_THE DATA:_
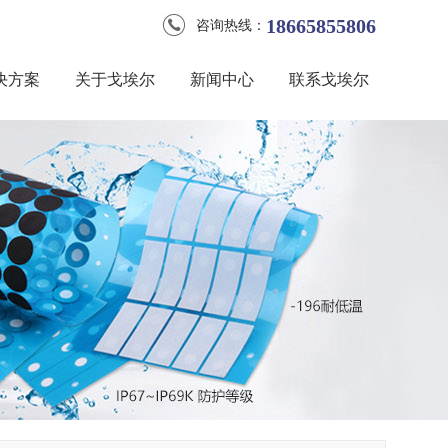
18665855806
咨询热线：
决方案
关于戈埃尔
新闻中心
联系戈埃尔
---
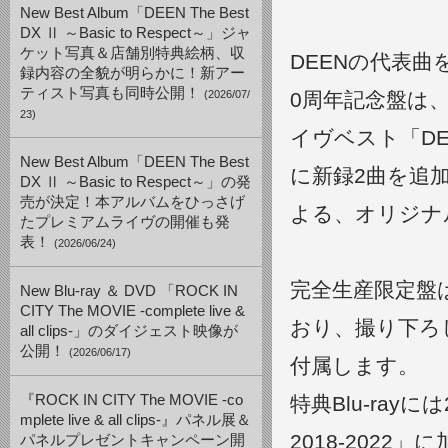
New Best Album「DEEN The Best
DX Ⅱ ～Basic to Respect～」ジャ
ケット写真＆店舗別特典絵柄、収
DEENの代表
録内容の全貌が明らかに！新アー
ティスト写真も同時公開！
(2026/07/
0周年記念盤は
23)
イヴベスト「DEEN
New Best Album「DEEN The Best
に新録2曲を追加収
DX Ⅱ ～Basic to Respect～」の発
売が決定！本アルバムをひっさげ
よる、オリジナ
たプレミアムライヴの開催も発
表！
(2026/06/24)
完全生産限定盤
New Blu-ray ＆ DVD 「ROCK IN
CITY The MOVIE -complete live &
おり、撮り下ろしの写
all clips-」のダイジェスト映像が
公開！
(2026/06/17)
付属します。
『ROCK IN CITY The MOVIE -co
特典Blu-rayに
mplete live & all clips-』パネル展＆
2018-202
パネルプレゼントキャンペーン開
* * *
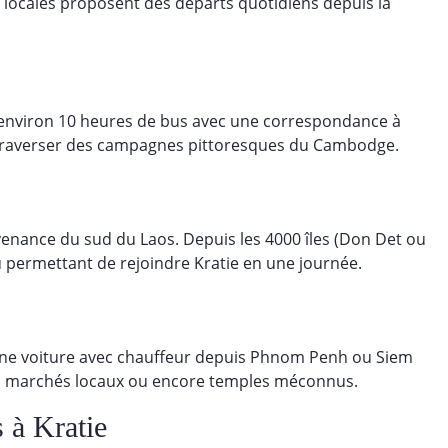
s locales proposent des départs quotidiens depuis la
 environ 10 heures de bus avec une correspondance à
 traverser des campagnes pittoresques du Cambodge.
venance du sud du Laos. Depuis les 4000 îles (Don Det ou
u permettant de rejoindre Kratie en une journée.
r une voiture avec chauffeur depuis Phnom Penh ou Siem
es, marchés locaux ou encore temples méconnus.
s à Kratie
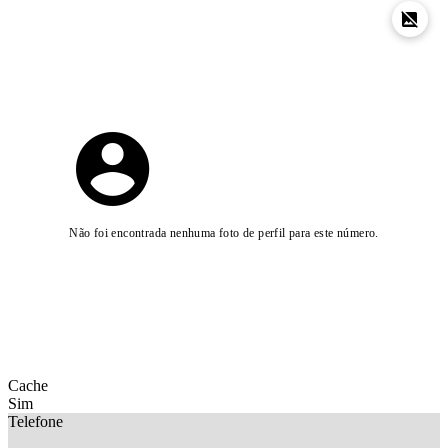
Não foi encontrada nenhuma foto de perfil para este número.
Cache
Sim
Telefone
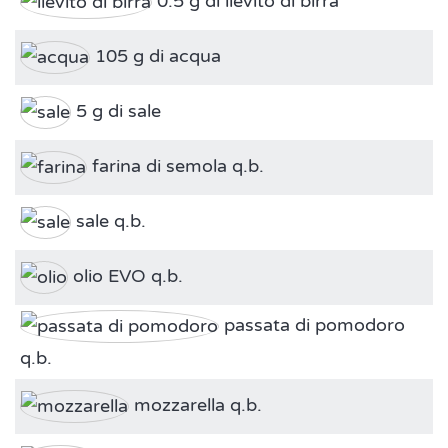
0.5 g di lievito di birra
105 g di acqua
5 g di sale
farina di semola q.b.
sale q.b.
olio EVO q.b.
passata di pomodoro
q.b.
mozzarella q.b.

_TASK INSTRUCTIONS:_
The lines to set down run from the line with "environ 10 heures" up to and including the line with "mozzarella q.b." in the entries above. Reproduce them exactly, with no pictures.

_ANSWER BOX:_
 environ 10 heures de bus avec une correspondance à
 traverser des campagnes pittoresques du Cambodge.
venance du sud du Laos. Depuis les 4000 îles (Don Det ou
u permettant de rejoindre Kratie en une journée.
r une voiture avec chauffeur depuis Phnom Penh ou Siem
es, marchés locaux ou encore temples méconnus.
s à Kratie
Não foi encontrada nenhuma foto de perfil para este número.
Cache
Sim
Telefone
0.5 g di lievito di birra
105 g di acqua
5 g di sale
farina di semola q.b.
sale q.b.
olio EVO q.b.
passata di pomodoro
q.b.
mozzarella q.b.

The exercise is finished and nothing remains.